Well, not anymore. I’m sure the availability of comics online is of concern especially to the larger publishers, but as I’ve said about TV in the past, it’s as much an opportunity as it is a problem.

Most of the people in comics who are any good are also fairly prolific. One of the busiest over the last 10 years has been 30 year old writer Brian K. Vaughan.

A film school graduate, Vaughan manages to do all the things that are difficult to pull off effectively in comics extremely well.

Vaughan has exposed the myth that there is nowhere left to go in super-hero comics and has created three best selling titles with simple yet ingenious high concept premises which illustrate this perfectly.

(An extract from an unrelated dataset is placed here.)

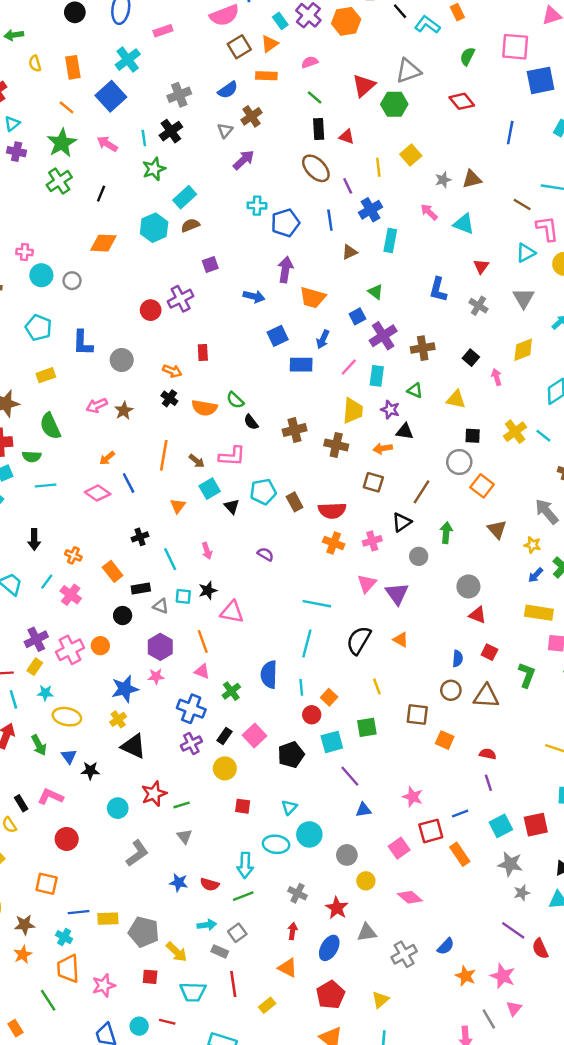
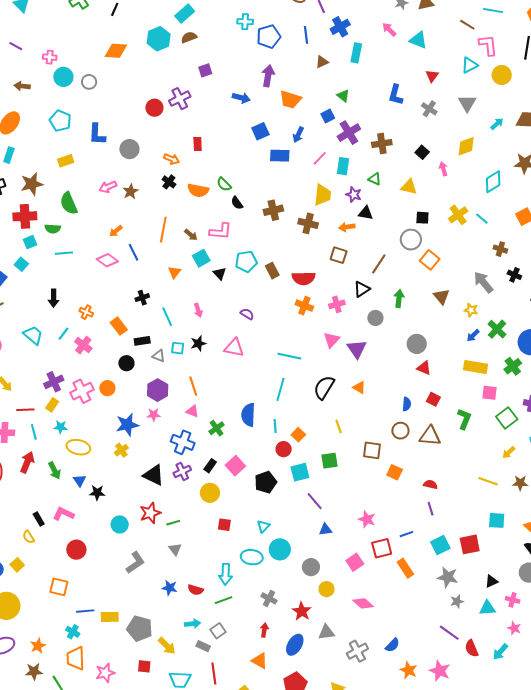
pink triangle: (232, 612) -> (234, 348), moved
black triangle: (133, 746) -> (154, 475), moved
brown star: (25, 925) -> (34, 671), moved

“Ex Machina” asks the question: “What if a superhero felt he could do more good as a politician?”

“Runaways” asks: “What if a bunch of teenagers found out that their parents were an evil cabal of super-villains?”

And “Y: The Last Man” asks: “What if you really were the last man on earth?”

All these fun ideas could still be shit as comics of course, but Vaughan is also an adept and witty writer of dialogue and has been blessed with the rare skill of being able to genuinely develop individual characters in the pacy manner the limited pallet of the 24 page regular comic book demands.

I haven’t read many comics books where all the bases have been covered quite so well.

Media icon Joss Whedon agrees with me there and is set to take over writing duties on “Runaways” in the near future after his successful stint on his own X title, “Astonishing X Men”.

I’ve also just finished reading an impressive run of “Powers” by Brian Michael Bendis and Michael Avon Oeming.

I’ve said before I was a bit non-plussed by this much-hyped title when I read it initially, but the scope and imagination involved in the “Forever” storyline blew me away. The writing in this instance more than matches the clever stylistic touches it always had and took the whole series on to a new level.

I’ve recently finagled a bunch of Bendis’ “Daredevil” run which I’m looking forward to reading now all the more.